Supermarkets Ramp Up Diabetes Programs

diabetes.jpgA year ago, the Centers for Disease Control released an alarming report stating that by the year 2050, one in three Americans could be diabetic. The estimate was larger than any previous prediction, even as recently as a year prior. The time is now, researchers noted, for companies and the government to do everything in their power to slow the spread of this disease.

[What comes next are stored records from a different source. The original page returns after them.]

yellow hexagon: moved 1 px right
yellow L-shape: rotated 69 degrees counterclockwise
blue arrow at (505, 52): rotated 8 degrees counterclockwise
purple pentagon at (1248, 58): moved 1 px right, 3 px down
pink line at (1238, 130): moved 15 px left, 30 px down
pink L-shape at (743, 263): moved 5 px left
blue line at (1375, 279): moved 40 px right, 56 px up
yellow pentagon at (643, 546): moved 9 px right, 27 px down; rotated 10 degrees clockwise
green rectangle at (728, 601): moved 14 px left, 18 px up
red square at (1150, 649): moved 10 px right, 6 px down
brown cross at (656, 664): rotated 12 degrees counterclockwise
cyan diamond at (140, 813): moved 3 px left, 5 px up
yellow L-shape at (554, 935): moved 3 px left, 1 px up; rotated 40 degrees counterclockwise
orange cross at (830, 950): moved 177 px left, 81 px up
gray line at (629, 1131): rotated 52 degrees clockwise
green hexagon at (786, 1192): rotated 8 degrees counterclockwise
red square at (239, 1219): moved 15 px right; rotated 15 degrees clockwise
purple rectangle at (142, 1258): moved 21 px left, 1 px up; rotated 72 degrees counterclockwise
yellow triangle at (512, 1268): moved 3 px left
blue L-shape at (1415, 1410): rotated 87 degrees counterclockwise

Supermarkets have responded in the time since by stepping up their support for diabetes sufferers and those at risk. Many, like Indianapolis-based Marsh, have created special programs offering free medications, screenings, testing supplies and consultations with store dietitians. Price Chopper has had notable success with Diabetes AdvantEdge, a program it launched last year and recently expanded.

Beyond just offering supplies, supermarkets are also recognizing the value of personal expertise. In recent years, retailers have begun promoting their pharmacists as the face of their department, turning them into celebrities within the stores. With the rise of diabetes, companies are deepening that connection by positioning pharmacists as the go-to staffers for treatment advice. Meijer, for one, has a diabetes care pharmacist in each of its stores.

From a public health perspective, it’s vital that retailers respond to the need for comprehensive, low-cost diabetes care. Just as vital, though, is the need for prevention education — something retailers can leverage through their newsletters and store dietitians.

From a business perspective, retailers have to be on their game. Drug stores like CVS and Walgreens are the first choice for many diabetes sufferers, and those companies have built upon that cache with enhanced promotions and loyalty programs. Walgreens prints an award-winning quarterly magazine called Diabetes & You that offers recipes, expert advice and news updates.

Supermarkets are having a tough time competing as treatment providers here. The excitement over in-store clinics — once seen as key loyalty builders and the front lines of diabetes care — has dampened lately, with companies like Publix closing down their locations. People’s perception that groceries and glucose screenings don’t go together, it seems, stubbornly remains.

Which is why, again, it’s important for retailers to play up their built-in advantage: prevention. The best line of defense against diabetes is a healthy diet. Are supermarkets getting that message out there? If not, now’s the time.